Our next two articles detail separate elections—the reelection of Reed Smoot in 1914 and the Salt Lake County sheriff’s campaign of 1922—and the church–state tensions that animated them. In the first decades of the twentieth century, Utah was becoming integrated into the religious and cultural mainstream. This context makes these electoral episodes interesting: LDS religious leaders used the heft of their names, clout of their office, and moral language of their religion to back one candidate over another—even when the other nominees claimed membership in the same church—signaling to federal courts and lawmakers continued Mormon political and economic power. Both campaigns had long-term consequences. By 1914, Smoot was a member of the Senate Appropriations Committee and the Senate Finance Committee, positions that gave him—and his state—remarkable influence. After the 1922 sheriff’s campaign and lawsuit, high-ranking LDS leaders largely refrained from public endorsement of state, county, and municipal candidates. The sheriff’s contest is also significant in another sense: the language used in the election reflected the conservative reaction to progressive social mores being embraced by a growing urban population.
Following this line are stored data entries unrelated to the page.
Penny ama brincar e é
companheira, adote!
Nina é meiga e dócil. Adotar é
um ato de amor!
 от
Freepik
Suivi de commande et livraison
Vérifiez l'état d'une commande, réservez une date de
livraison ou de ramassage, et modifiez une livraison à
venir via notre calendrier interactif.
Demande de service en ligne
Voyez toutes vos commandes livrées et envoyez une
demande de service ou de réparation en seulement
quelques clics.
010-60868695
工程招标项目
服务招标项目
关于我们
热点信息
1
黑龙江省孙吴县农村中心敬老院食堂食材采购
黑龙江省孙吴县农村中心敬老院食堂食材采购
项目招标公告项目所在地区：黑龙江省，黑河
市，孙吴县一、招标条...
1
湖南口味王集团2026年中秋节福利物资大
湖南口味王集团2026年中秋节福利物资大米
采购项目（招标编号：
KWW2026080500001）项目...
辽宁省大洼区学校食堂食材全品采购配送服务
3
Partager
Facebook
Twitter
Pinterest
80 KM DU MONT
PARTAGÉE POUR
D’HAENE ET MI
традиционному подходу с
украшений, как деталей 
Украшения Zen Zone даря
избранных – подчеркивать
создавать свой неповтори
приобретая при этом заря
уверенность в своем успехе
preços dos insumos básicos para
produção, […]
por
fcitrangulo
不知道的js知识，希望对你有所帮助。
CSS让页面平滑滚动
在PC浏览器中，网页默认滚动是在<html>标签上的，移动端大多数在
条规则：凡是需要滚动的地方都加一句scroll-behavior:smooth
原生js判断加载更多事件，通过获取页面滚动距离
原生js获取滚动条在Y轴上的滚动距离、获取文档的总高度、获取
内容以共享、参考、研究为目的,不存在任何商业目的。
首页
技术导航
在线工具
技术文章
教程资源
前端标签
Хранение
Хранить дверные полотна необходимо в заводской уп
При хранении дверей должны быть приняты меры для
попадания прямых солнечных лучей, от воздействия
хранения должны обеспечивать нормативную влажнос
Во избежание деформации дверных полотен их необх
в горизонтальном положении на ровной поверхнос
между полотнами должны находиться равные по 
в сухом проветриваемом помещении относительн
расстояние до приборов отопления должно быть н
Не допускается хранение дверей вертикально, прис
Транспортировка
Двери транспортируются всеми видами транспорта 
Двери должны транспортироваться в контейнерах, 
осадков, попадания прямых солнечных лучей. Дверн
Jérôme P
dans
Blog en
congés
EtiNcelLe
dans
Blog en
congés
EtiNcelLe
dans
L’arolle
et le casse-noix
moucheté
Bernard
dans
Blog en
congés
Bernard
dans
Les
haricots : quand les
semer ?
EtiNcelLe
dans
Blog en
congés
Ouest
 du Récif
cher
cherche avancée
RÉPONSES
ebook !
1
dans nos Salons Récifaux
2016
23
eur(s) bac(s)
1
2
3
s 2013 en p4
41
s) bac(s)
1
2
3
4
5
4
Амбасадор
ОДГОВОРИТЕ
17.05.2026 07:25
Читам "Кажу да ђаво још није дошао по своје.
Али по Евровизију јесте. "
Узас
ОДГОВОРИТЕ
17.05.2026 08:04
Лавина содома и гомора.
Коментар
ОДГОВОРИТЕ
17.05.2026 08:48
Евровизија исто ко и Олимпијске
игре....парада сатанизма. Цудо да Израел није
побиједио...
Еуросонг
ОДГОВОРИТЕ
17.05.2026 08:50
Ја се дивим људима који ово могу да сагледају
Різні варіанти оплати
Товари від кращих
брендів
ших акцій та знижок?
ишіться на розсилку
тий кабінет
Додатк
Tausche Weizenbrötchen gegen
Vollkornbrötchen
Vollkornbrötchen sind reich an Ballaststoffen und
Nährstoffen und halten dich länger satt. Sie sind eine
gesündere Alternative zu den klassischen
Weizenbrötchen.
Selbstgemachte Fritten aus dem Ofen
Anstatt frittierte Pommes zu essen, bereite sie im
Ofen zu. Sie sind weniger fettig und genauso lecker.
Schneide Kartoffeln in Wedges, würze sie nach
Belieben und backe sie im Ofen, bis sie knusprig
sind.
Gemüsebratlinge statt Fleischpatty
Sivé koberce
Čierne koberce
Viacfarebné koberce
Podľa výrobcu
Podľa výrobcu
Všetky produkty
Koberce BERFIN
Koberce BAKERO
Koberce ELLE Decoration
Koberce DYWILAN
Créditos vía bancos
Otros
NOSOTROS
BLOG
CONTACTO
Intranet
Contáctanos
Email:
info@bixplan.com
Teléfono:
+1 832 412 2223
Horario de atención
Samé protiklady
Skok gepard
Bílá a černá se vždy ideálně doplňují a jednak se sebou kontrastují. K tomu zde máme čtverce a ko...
In our fourth piece we turn to the photography of Christine Armbruster. We see in these images the strains, challenges, and, of course, joys in small-town Utah—in short, snapshots of a way of life still common in the state but increasingly unfamiliar to urban Utahns. James Swensen introduces Armbruster’s photographs, putting them in the context of a larger project to document rural life that dates back to the Mormon village studies and particularly to the work of Dorothea Lange and Russell Lee.
Finally, crazy quilts: homemade objects, stitched by upper-class women in the late nineteenth century. These items, including one held by the Utah State Historical Society’s artifact collection, are often laden with common national and regional symbols but also contain imagery that detail the life and history of their creators. In the case of the quilt highlighted in this short essay, Emma Green Bull’s stitches harken to her roots in England, conversion to Mormonism, journey to Utah, and life as a pioneer in the territory.
Notes
1 Steven Pincus and William Novak, “Political History after the Cultural Turn,” Perspectives on History: The Newsmagazine of the American Historical Association, May 1, 2011.